Launched in 2003 by Joshua Schachter, Del.icio.us uses a non-hierarchical keyword grouping system whereby users "tag" each of their Web bookmarks with a set of chosen keywords.
For Yahoo!, Del.icio.us and Flickr represent an alternative approach to traditional Web search and its reliance on computer algorithms to determine relevance, said Eckhart Walther, vice president of product management at Yahoo! Search.
"We now see search and online communities at the heart of our mission," Walther said.
As with Flickr, Yahoo! will support the growth of Del.icio.us as an independent entity--helping to scale the site's infrastructure to meet demand--while using Del.icio.us' resources to enhance new and existing Yahoo! products.
"Don't be surprised if you see My Web and Del.icio.us borrow a few ideas from each other in the future," wrote Jeremy Zawodny on the Yahoo! Search blog on Friday.
Zawodny was referring to My Web 2.0, the "social search engine" that Yahoo! launched over the summer, and is based on a page-ranking technology that organizes pages based on a user's search patterns as well as "the shared knowledge of the people they trust."
As in the case of Flickr and Del.icio.us, Yahoo! has developed a reputation for acquiring promising startups for their devoted community of users as well as their intellectual property. Flickr's team, for instance, contributed significantly to the look and communal sensibility of Yahoo!
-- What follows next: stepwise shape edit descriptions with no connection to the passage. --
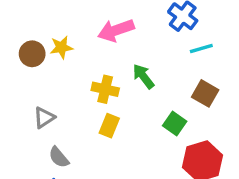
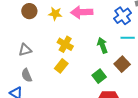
yellow star: (61, 47) -> (55, 14), moved
green arrow: (143, 76) -> (102, 45), moved

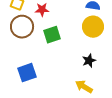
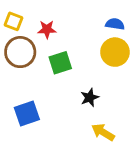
black star: (89, 61) -> (90, 97), moved

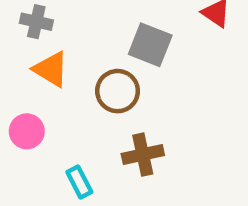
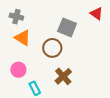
pink circle: (27, 131) -> (18, 70), moved
brown cross: (143, 155) -> (63, 76), turned -30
Answers, a new question-and-answer site that launched last week. By design, Answers is more conducive to common language and human intuition than your average search engine because it is powered by people.
One challenge for Yahoo! when buying a community site is not alienating its members in the process. At Flickr, there was an initial backlash against Yahoo! ownership. "The Flickr folks said: 'We're going to Flickr-ize Yahoo!' when we acquired them," said Walther.
But since then, Flickr has grown its audience, with unique monthly traffic surging from 874,000 in February to 3.1 million in October, according to Nielsen//NetRatings.
Schachter will head out to Yahoo!'s offices in Sunnyvale, Calif., while his eight existing employees will remain in New York.